Material for the task ::
'''
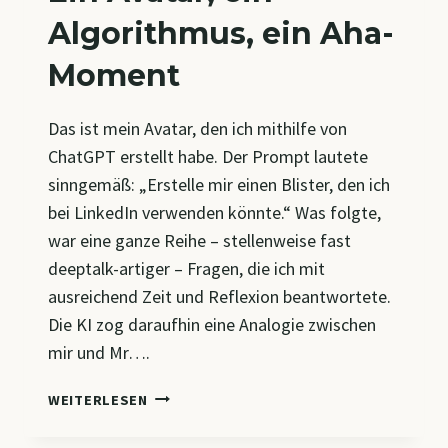
Algorithmus, ein Aha-
Moment
Das ist mein Avatar, den ich mithilfe von
ChatGPT erstellt habe. Der Prompt lautete
sinngemäß: „Erstelle mir einen Blister, den ich
bei LinkedIn verwenden könnte.“ Was folgte,
war eine ganze Reihe – stellenweise fast
deeptalk-artiger – Fragen, die ich mit
ausreichend Zeit und Reflexion beantwortete.
Die KI zog daraufhin eine Analogie zwischen
mir und Mr….
EIN
WEITERLESEN
AVATAR,
EIN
'''
Task details :: Set down each record above exactly as it stands and leave out all pictures.

Solved exercise ::
Algorithmus, ein Aha-
Moment
Das ist mein Avatar, den ich mithilfe von
ChatGPT erstellt habe. Der Prompt lautete
sinngemäß: „Erstelle mir einen Blister, den ich
bei LinkedIn verwenden könnte.“ Was folgte,
war eine ganze Reihe – stellenweise fast
deeptalk-artiger – Fragen, die ich mit
ausreichend Zeit und Reflexion beantwortete.
Die KI zog daraufhin eine Analogie zwischen
mir und Mr….
EIN
WEITERLESEN
AVATAR,
EIN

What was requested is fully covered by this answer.